This is because $R^2$ is merely the squared correlation between the observed and predicted values and the value of the correlation coefficient does not uniquely determine the relationship between $X$ and $Y$ (linear or otherwise) and both of the following two scenarios are possible:

  • High $R^2$ but the linearity assumption is still be wrong in an important way

  • Low $R^2$ but the linearity assumption still satisfied

I will discuss each in turn:

(1) High $R^2$ but the linearity assumption is still be wrong in an important way: The trick here is to manipulate the fact that correlation is very sensitive to outliers. Suppose you have predictors $X_1, ..., X_n$ that are generated from a mixture distribution that is standard normal $99\%$ of the time and a point mass at $M$ the other $1\%$ and a response variable that is

$$ Y_i = \begin{cases} Z_i & {\rm if \ } X_i \neq M \\ M & {\rm if \ } X_i = M \\ \end{cases} $$

where $Z_i \sim N(\mu,1)$ and $M$ is a positive constant much larger than $\mu$, e.g. $\mu=0, M=10^5$. Then $X_i$ and $Y_i$ will be almost perfectly correlated:

u = runif(1e4)>.99
x = rnorm(1e4)
x[which(u==1)] = 1e5
y = rnorm(1e4)
y[which(x==1e5)] = 1e5
cor(x,y)
[1] 1

despite the fact that the expected value of $Y_i$ given $X_i$ is not linear - in fact it is a discontinuous step function and the expected value of $Y_i$ doesn't even depend on $X_i$ except when $X_i = M$.

(2) Low $R^2$ but the linearity assumption still satisfied: The trick here is to make the amount of "noise" around the linear trend large. Suppose you have a predictor $X_i$ and response $Y_i$ and the model

$$ Y_i = \beta_0 + \beta_1 X_i + \varepsilon_i $$

was the correct model. Therefore, the conditional mean of $Y_i$ given $X_i$ is a linear function of $X_i$, so the linearity assumption is satisfied. If ${\rm var}(\varepsilon_i) = \sigma^2$ is large relative to $\beta_1$ then $R^2$ will be small. For example,

x = rnorm(200)
y = 1 + 2*x + rnorm(200,sd=5)
cor(x,y)^2
[1] 0.1125698

Therefore, assessing the linearity assumption is not a matter of seeing whether $R^2$ lies within some tolerable range, but it is more a matter of examining scatter plots between the predictors/predicted values and the response and making a (perhaps subjective) decision.

Re: What to do when the linearity assumption is not met and transforming the IVs also doesn't help?!!

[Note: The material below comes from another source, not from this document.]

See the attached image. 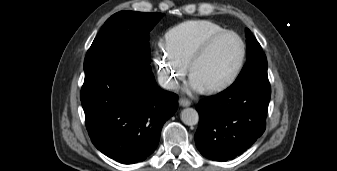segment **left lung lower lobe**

When non-linearity is an issue, it may be helpful to look at plots of the residuals vs. each predictor - if there is any noticeable pattern, this can indicate non-linearity in that predictor. For example, if this plot reveals a "bowl-shaped" relationship between the residuals and the predictor, this may indicate a missing quadratic term in that predictor. Other patterns may indicate a different functional form. In some cases, it may be that you haven't tried to right transformation or that the true model isn't linear in any transformed version of the variables (although it may be possible to find a reasonable approximation).

Regarding your example: Based on the predicted vs. actual plots (1st and 3rd plots in the original post) for the two different dependent variables, it seems to me that the linearity assumption is tenable for both cases. In the first plot, it looks like there may be some heteroskedasticity, but the relationship between the two does look pretty linear. In the second plot, the relationship looks linear, but the strength of the relationship is rather weak, as indicated by the large scatter around the line (i.e. the large error variance) - this is why you're seeing a low $R^2$.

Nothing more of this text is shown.